:: Work order ::
Please reproduce the lines of the records below from the one holding "給湯器交換のお見積り・お問い合わせ" through the one holding "Einkaufserlebnis zu bieten.", inclusive, skipping all pictures.
-------- Supplied records
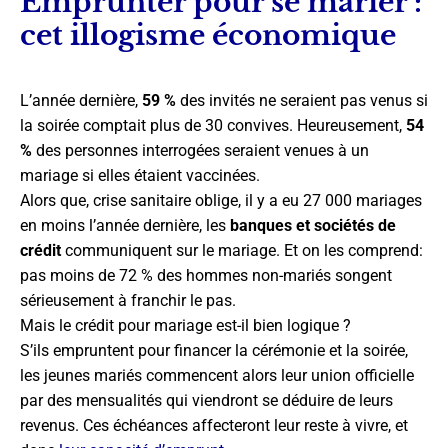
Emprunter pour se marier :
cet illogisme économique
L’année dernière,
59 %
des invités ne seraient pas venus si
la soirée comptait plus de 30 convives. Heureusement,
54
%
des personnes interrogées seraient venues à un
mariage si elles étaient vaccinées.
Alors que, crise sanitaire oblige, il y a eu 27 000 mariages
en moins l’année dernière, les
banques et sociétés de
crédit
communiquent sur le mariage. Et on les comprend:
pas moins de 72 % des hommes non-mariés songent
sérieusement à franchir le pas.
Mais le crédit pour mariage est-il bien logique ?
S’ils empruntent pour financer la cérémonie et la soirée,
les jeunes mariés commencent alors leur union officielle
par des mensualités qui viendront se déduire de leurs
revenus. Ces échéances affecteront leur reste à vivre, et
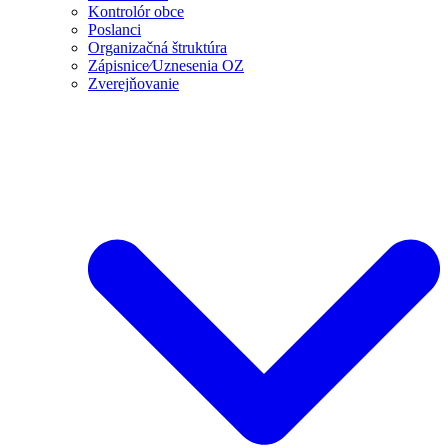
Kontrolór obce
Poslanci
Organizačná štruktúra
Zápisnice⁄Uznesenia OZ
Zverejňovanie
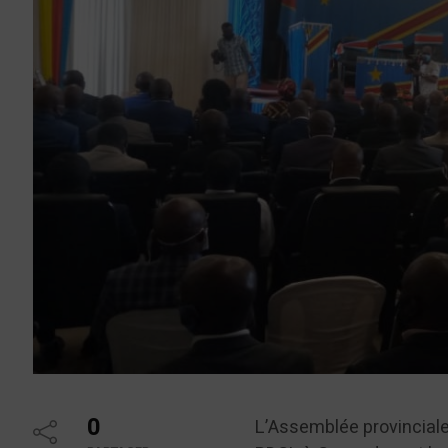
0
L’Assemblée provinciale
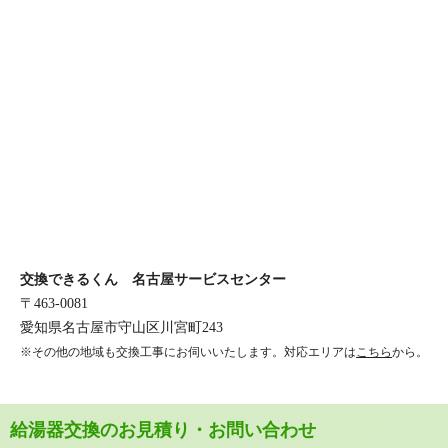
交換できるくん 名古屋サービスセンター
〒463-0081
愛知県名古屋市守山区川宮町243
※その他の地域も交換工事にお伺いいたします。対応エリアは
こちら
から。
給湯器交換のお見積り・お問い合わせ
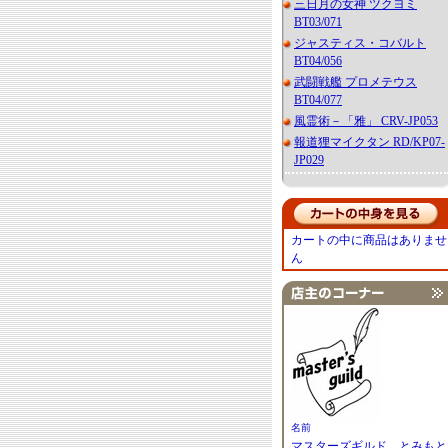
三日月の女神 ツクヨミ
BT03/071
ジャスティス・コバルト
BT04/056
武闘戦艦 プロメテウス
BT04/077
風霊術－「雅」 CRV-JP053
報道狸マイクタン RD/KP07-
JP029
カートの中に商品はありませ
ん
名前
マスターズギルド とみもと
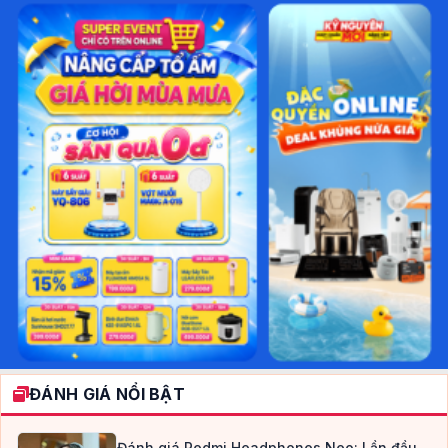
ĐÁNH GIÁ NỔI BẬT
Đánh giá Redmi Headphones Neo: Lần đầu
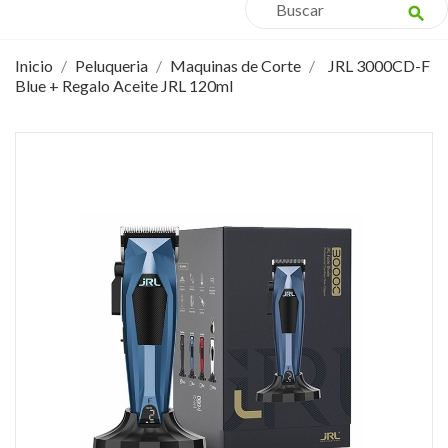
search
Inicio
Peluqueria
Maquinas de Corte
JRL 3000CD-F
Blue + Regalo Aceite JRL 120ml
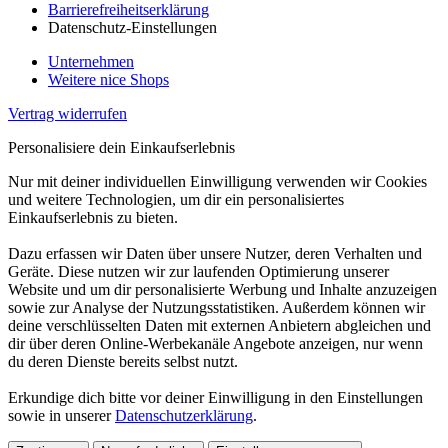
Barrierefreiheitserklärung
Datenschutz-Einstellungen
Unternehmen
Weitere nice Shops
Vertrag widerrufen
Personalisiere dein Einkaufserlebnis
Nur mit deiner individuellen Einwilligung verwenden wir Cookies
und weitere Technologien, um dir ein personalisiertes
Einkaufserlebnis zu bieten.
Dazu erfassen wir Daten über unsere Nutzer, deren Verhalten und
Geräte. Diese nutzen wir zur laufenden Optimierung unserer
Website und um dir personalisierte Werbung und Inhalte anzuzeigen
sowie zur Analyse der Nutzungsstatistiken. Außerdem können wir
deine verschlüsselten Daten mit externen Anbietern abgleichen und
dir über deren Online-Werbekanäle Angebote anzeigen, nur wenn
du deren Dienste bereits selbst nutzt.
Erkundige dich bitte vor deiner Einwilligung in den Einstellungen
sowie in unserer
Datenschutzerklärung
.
----------------
:: Task answer ::
給湯器交換のお見積り・お問い合わせ
三日月の女神 ツクヨミ
BT03/071
ジャスティス・コバルト
BT04/056
武闘戦艦 プロメテウス
BT04/077
風霊術－「雅」 CRV-JP053
報道狸マイクタン RD/KP07-
JP029
カートの中に商品はありませ
ん
名前
マスターズギルド とみもと
ĐÁNH GIÁ NỔI BẬT
Đánh giá Redmi Headphones Neo: Lần đầu
search
Inicio
Peluqueria
Maquinas de Corte
JRL 3000CD-F
Blue + Regalo Aceite JRL 120ml
Barrierefreiheitserklärung
Datenschutz-Einstellungen
Unternehmen
Weitere nice Shops
Vertrag widerrufen
Personalisiere dein Einkaufserlebnis
Nur mit deiner individuellen Einwilligung verwenden wir Cookies
und weitere Technologien, um dir ein personalisiertes
Einkaufserlebnis zu bieten.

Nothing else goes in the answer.